Color is the spice of design (said Jack Bredenfoerder, director of BV Color Strategy, in a recent webinar) It is so true! Color evokes emotion, creates a mood, influences purchasing and opinions, and much more. Colors work together to place more emphasis on certain areas of a document or web page and to direct the viewer’s eye to the most important information.

Basic Information About Color Modes

RGB

When you are looking at the screen of a computer or mobile device, you are viewing color in RGB, which is an additive color model, using red, green, and blue light to produce the colors you see. These colors may not only appear to look different on separate devices but also on the same computer using different browsers.

CMYK

CMYK is referred to as four-color process. CMYK, a subtractive model, makes up the color spectrum in print.
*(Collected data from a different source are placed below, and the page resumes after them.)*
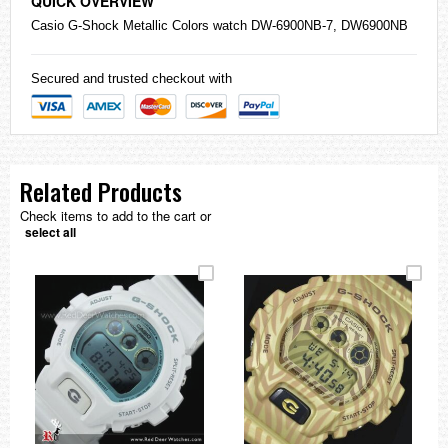
QUICK OVERVIEW
Casio
G-Shock
Metallic Colors watch DW-6900NB-7, DW6900NB
Secured and trusted checkout with
Related Products
Check items to add to the cart or
select all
CMYK stands for Cyan, Magenta, Yellow and Key. The K stands for key because the other plates (cyan, magenta and yellow) are aligned with the key of the black plate. The different color inks are actually small patterns of the primary colored and black dots that the eye sees as the intended colors. This works by masking the colors on a lighter or white background. The ink reduces the light that would otherwise be reflected.

PMS or Spot Colors

The Pantone Matching System was developed in 1963 to identify, match and create colors for the graphic arts industry as a standardized color reproduction system. Pantone colors are identified by numbers (eg PMS-186) The Pantone Color Matching System has been expanded to accommodate digital technology. PMS colors are used as “spot” colors in printing, usually in cases when printing four colors does not fit the budget. Many businesses have one or more PMS colors in their logo as their corporate identity. In that case, they may print in CMYK and add the brand’s PMS color or colors to the job. This is necessary since the CMYK equivalent is often inconsistent with the closest PMS color.

Color Inconsistencies

A client prints out a pdf proof and is concerned it looks different than on screen. First of all, on screen they are viewing it in RGB. On top of that, when using desktop printers, the colors will print out differently than the final product produced by a commercial printer. The only way to be sure of accurate color is by looking at the press proof provided by the printer.

Another consideration is the paper. Uncoated sheets may produce slightly muted or darker colors due to dot gain. The paper absorbs a bit more of the ink, where on a coated sheet, the ink lays on top of the sheet, producing brighter colors.